▶ _Exercise directions_:
Every line below that includes the word "https" needs to be copied.

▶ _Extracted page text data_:
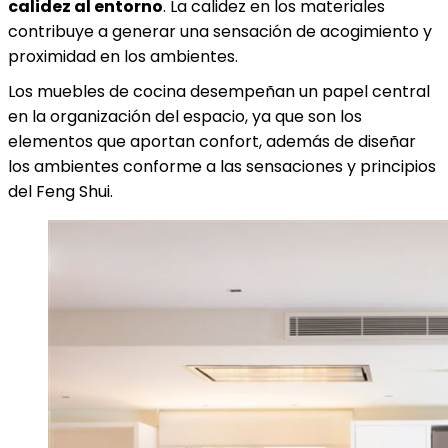
calidez al entorno
. La calidez en los materiales
contribuye a generar una sensación de acogimiento y
proximidad en los ambientes.
Los muebles de cocina desempeñan un papel central
en la organización del espacio, ya que son los
elementos que aportan confort, además de diseñar
los ambientes conforme a las sensaciones y principios
del Feng Shui.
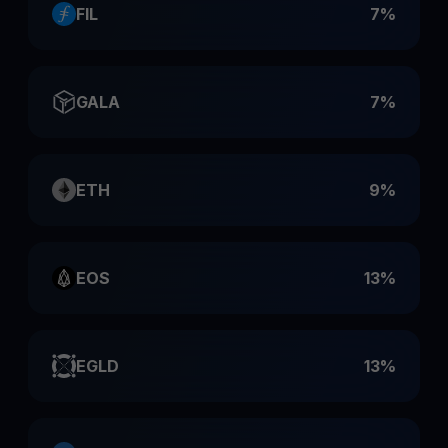
FIL
7%
GALA
7%
ETH
9%
EOS
13%
EGLD
13%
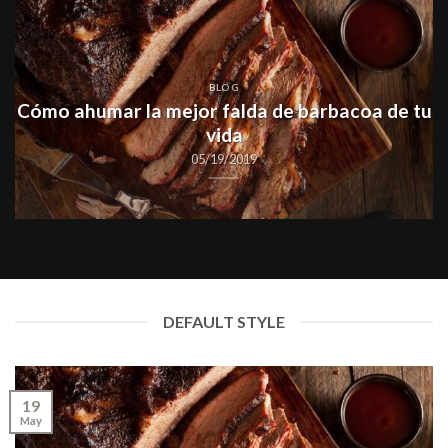
BLOG
Cómo ahumar la mejor falda de barbacoa de tu
vida
05/19/2019
DEFAULT STYLE
19
May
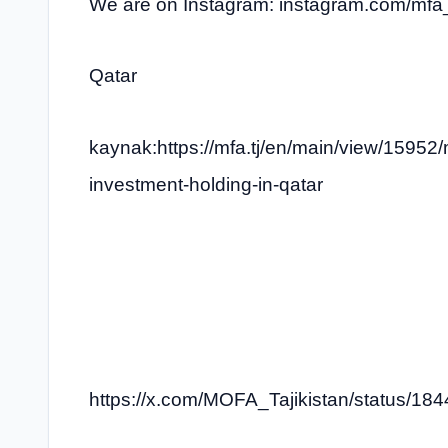
We are on Instagram: instagram.com/mfa_
Qatar
kaynak:https://mfa.tj/en/main/view/15952/m
investment-holding-in-qatar
https://x.com/MOFA_Tajikistan/status/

▶ _Answer section_:
kaynak:https://mfa.tj/en/main/view/15952/m
https://x.com/MOFA_Tajikistan/status/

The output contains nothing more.